Riding up, he didn’t think about the women at all, but about the last job. He and Handy McKay had gotten the statuette for Bett Harrow’s father, and a few thousand extra for themselves.* Now Handy was retired again, running a diner in Presque Isle, Maine. Parker wasn’t retired, didn’t want to be retired. But he didn’t have anything lined up either. After that last job, he’d spent a while in Galveston, and then he’d gone to New Orleans for a few weeks, and now here he was in Miami. He’d had one woman in Galveston, a couple in New Orleans, but none here. He didn’t have the interest. (* The Mourner.)

He got off at the eighth floor and walked down the wide hallway to his room. The telephone started ringing as he was unlocking the door. He went in, shut the door, went across the room, and picked up the phone.

It was the switchboard downstairs. “A message, Mr Willis,” she said. His name here was Charles Willis. She said, “A Mr Sheer tried to reach you from Omaha, Nebraska. He would like you to call him at your convenience.”

“All right. Thank you.”

“Shall I place the call for you, sir?”

“No, I’ll call later.”

“Yes, sir.”

He hung up and lit a cigarette and sat down on the bed to think. He knew what the call was all about. It was a job. Whenever anybody wanted to get in touch with him, to offer him a piece of a job, they contacted him through Joe Sheer. Joe Sheer was a retired peterman, an old guy who’d blasted his way into more safes than he could remember and was now living slow and easy in Omaha, with a new face and a fat bank account and a lot of friends like Parker among the boys still working. Joe was the only one who always knew how and where to get in touch with Parker; Parker sent him a postcard every time he moved a to a new address. So did half a dozen others; Joe was a good safe middleman and post office.

So it was a job. His instinct was to grab it right away, but he wasn’t sure. He had a rule. He never took a job unless he needed it. If you let yourself go, work every chance you got, you just left yourself open for heavy time. Every job carried with it the risk of being grabbed by the law, so the fewer the jobs the less the risk.

He got pencil and paper and worked out his finances. He had seven thousand in the hotel safe here, maybe another ten thousand in bank accounts and hotel safes scattered across the country. The seven thousand was plenty to live on for a while, but ten thousand was too low for a reserve fund. He couldlet it slide a few more months, on what he had, but it might be safer in the long run to stoke up the reserve fund now, when he had the chance.

He was making excuses for himself, and he knew it. But he needed to be working, he needed to have something to think about, even more than he needed to build up his reserve cash supply.

He could look into the job, anyway. It might not be any good. Just about half the jobs he was invited on looked good to him. The rest had something wrong with the set-up, or the personnel, or one thing and another, and he stuck around only long enough to hear the story. So there was an even money chance that he wouldn’t be taking this job anyway, but at least he’d have something to think about for a couple of days.

He got to his feet and changed from robe and trunks to slacks and sport shirt, and then left the room again.
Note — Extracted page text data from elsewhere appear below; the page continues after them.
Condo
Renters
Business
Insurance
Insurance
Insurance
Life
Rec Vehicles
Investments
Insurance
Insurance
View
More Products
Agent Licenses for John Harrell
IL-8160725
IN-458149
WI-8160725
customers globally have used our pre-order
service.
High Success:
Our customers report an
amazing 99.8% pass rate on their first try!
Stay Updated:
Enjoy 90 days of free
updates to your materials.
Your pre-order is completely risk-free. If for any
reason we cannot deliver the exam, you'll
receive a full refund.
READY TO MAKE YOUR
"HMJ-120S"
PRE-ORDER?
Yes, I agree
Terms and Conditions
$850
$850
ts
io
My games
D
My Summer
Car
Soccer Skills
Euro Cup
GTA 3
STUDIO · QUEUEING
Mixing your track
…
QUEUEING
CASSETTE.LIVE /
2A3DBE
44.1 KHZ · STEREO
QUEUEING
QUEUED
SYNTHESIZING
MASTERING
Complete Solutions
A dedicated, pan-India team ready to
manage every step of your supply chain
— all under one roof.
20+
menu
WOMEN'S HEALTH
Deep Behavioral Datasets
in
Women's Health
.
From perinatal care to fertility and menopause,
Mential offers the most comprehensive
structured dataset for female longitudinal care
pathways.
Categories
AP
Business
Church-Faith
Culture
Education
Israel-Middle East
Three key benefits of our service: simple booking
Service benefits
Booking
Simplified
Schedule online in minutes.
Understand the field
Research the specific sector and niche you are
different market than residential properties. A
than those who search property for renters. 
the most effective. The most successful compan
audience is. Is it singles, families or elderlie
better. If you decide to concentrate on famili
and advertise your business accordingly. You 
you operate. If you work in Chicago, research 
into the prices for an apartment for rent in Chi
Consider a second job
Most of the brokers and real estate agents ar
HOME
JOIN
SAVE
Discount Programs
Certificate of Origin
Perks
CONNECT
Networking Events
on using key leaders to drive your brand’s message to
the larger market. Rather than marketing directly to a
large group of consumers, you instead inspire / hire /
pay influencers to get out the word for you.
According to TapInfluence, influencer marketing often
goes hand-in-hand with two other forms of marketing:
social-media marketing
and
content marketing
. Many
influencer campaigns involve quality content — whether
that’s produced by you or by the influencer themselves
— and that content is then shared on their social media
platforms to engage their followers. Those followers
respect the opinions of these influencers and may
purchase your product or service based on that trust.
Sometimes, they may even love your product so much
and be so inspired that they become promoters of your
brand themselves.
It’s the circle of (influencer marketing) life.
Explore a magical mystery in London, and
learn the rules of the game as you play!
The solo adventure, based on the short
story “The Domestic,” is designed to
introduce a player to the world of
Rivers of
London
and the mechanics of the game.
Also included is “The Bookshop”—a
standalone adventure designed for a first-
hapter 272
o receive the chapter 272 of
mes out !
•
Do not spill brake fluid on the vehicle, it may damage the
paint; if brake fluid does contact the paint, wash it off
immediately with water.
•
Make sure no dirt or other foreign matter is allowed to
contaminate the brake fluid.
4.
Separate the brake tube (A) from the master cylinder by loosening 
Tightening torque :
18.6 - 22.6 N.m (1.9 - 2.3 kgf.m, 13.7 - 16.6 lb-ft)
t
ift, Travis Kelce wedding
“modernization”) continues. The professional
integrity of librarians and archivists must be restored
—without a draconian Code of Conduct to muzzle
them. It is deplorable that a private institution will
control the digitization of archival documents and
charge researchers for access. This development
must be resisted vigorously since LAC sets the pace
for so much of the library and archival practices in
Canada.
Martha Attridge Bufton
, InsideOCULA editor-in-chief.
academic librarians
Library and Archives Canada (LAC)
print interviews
He took one of the front elevators this time, rode down to the lobby, and left the hotel. A call like this one wasn’t made through a hotel switchboard.

He crossed the boulevard and took a side street away from the beach. The hotels on the inland side of the boulevard were a little smaller and a little grayer than the beach-front hotels; behind them stretched a declining expanse of tourist courts and efficiency apartments and motels. After a while there were supermarkets and liquor stores and bars.